/external/chromium/net/base/escape_unittest.cc
C++ | 437 lines | 358 code | 43 blank | 36 comment | 23 complexity | 78c55bbd99db5ec615f2fabfab66a687 MD5 | raw file
- // Copyright (c) 2011 The Chromium Authors. All rights reserved.
- // Use of this source code is governed by a BSD-style license that can be
- // found in the LICENSE file.
- #include <algorithm>
- #include <string>
- #include "net/base/escape.h"
- #include "base/basictypes.h"
- #include "base/i18n/icu_string_conversions.h"
- #include "base/string_util.h"
- #include "base/stringprintf.h"
- #include "base/utf_string_conversions.h"
- #include "testing/gtest/include/gtest/gtest.h"
- namespace {
- static const size_t kNpos = string16::npos;
- struct EscapeCase {
- const wchar_t* input;
- const wchar_t* output;
- };
- struct UnescapeURLCase {
- const wchar_t* input;
- UnescapeRule::Type rules;
- const wchar_t* output;
- };
- struct UnescapeURLCaseASCII {
- const char* input;
- UnescapeRule::Type rules;
- const char* output;
- };
- struct UnescapeAndDecodeCase {
- const char* input;
- // The expected output when run through UnescapeURL.
- const char* url_unescaped;
- // The expected output when run through UnescapeQuery.

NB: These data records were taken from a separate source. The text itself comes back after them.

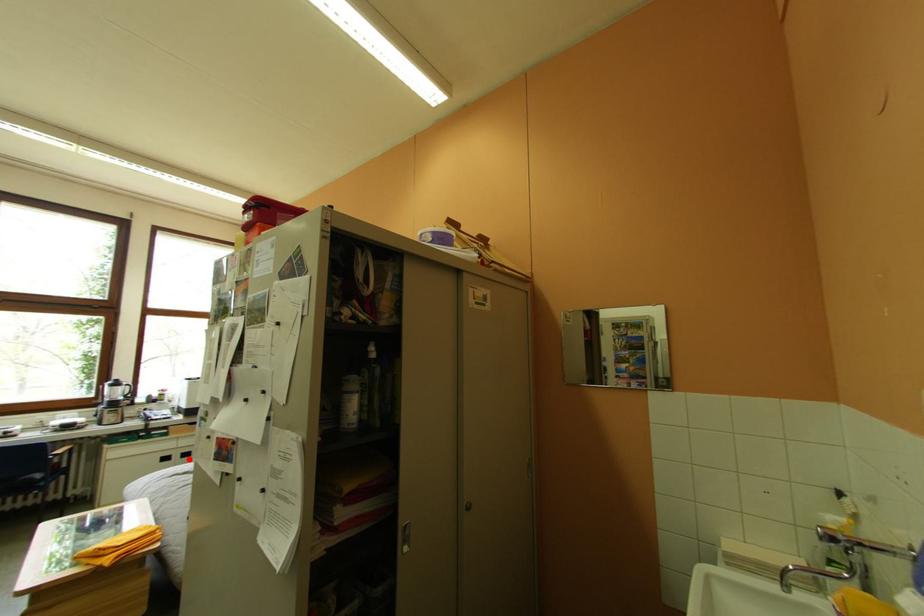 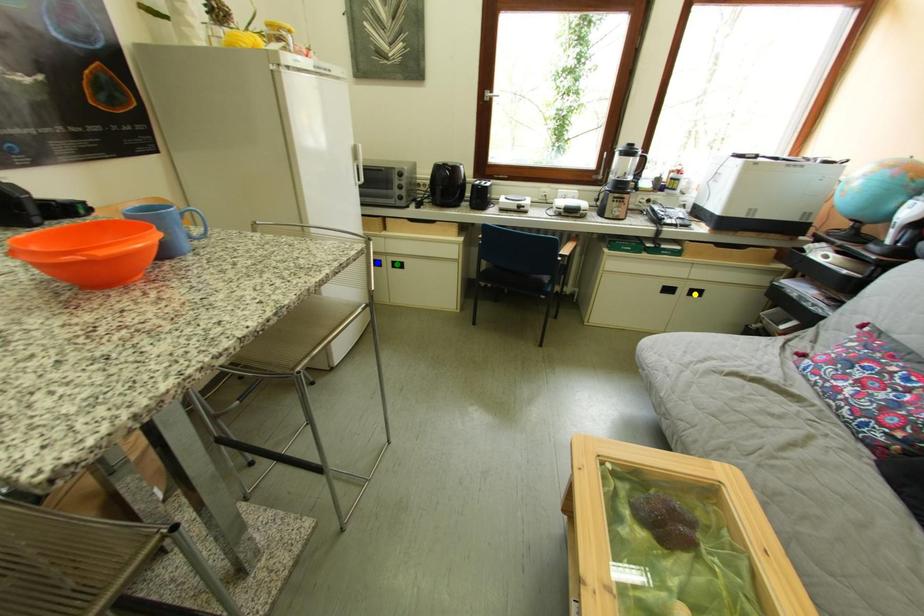 Question: I am providing you with two images of the same scene from different viewpoints. A red point is marked on the first image. You are given multiple points on the second image. Can you choose the point in image 2 that corresponds to the point in image 1?

Choices:
 (A) green point
 (B) blue point
 (C) yellow point

Answer: (C) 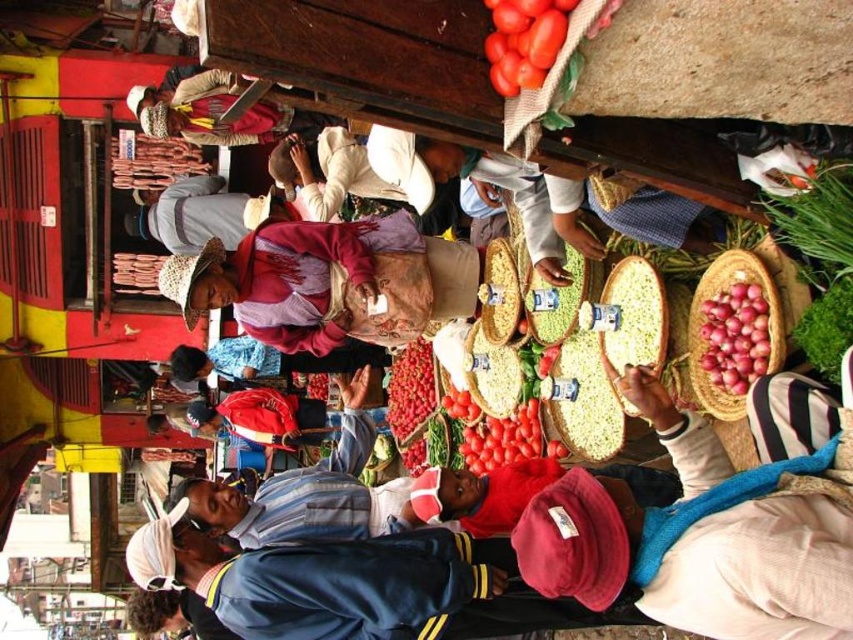 Question: Which point appears farthest from the camera in this image?

Choices:
 (A) (689, 428)
 (B) (167, 228)

Answer: (B)

Question: Does smooth red tomatoes at center have a lesser width compared to smooth red onion at right?

Choices:
 (A) yes
 (B) no

Answer: (B)

Question: Considering the real-world distances, which object is closest to the smooth red onion at right?

Choices:
 (A) smooth red tomatoes at center
 (B) rustic straw hat at center
 (C) brown woven basket at right
 (D) striped fabric shirt at upper right

Answer: (C)

Question: Which point appears farthest from the camera in this image?

Choices:
 (A) (268, 205)
 (B) (415, 401)

Answer: (A)

Question: Is the position of blue fabric jacket at lower left less distant than that of brown woven basket at right?

Choices:
 (A) yes
 (B) no

Answer: (B)

Question: Is rustic straw hat at center thinner than smooth red tomatoes at center?

Choices:
 (A) no
 (B) yes

Answer: (A) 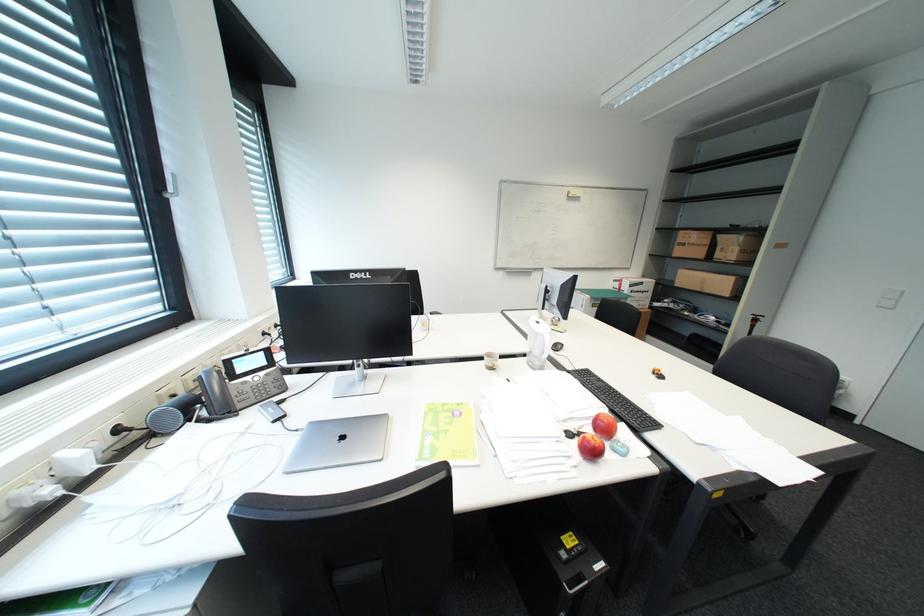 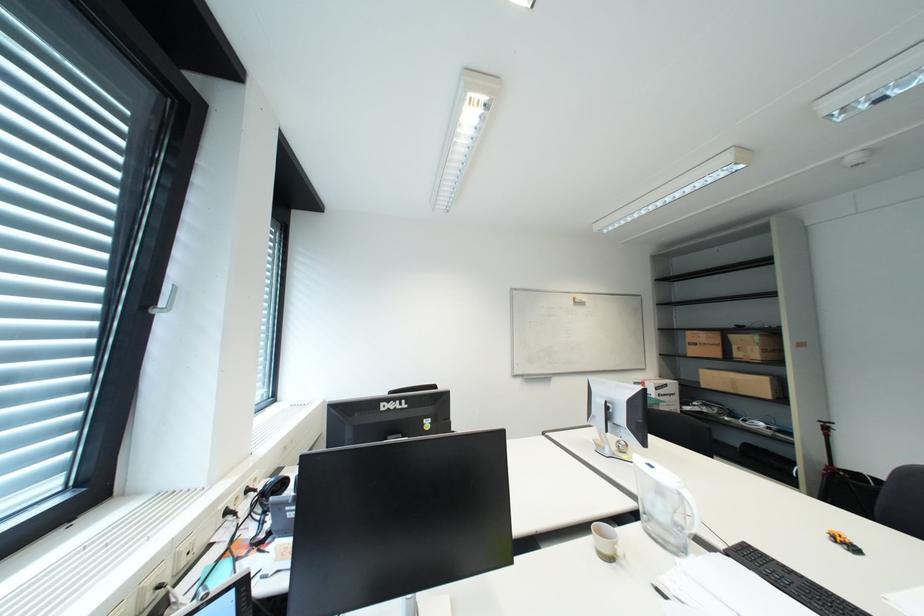 In a continuous first-person perspective shot, in which direction is the camera moving?

The cameraman walked toward left, forward. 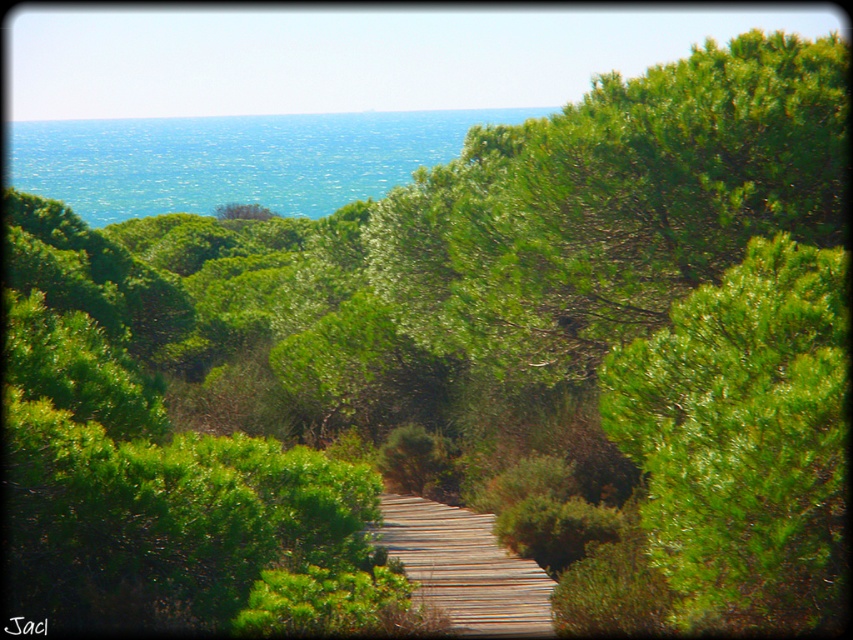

- const char* query_unescaped;
- // The expected output when run through UnescapeAndDecodeURLComponent.
- const wchar_t* decoded;
- };
- struct AdjustOffsetCase {
- const char* input;
- size_t input_offset;
- size_t output_offset;
- };
- struct EscapeForHTMLCase {
- const char* input;
- const char* expected_output;
- };
- } // namespace
- TEST(EscapeTest, EscapeTextForFormSubmission) {
- const EscapeCase escape_cases[] = {
- {L"foo", L"foo"},
- {L"foo bar", L"foo+bar"},
- {L"foo++", L"foo%2B%2B"}
- };
- for (size_t i = 0; i < arraysize(escape_cases); ++i) {
- EscapeCase value = escape_cases[i];
- EXPECT_EQ(WideToUTF16Hack(value.output),
- EscapeQueryParamValueUTF8(WideToUTF16Hack(value.input), true));
- }
- const EscapeCase escape_cases_no_plus[] = {
- {L"foo", L"foo"},
- {L"foo bar", L"foo%20bar"},
- {L"foo++", L"foo%2B%2B"}
- };
- for (size_t i = 0; i < arraysize(escape_cases_no_plus); ++i) {
- EscapeCase value = escape_cases_no_plus[i];
- EXPECT_EQ(WideToUTF16Hack(value.output),
- EscapeQueryParamValueUTF8(WideToUTF16Hack(value.input), false));
- }
- // Test all the values in we're supposed to be escaping.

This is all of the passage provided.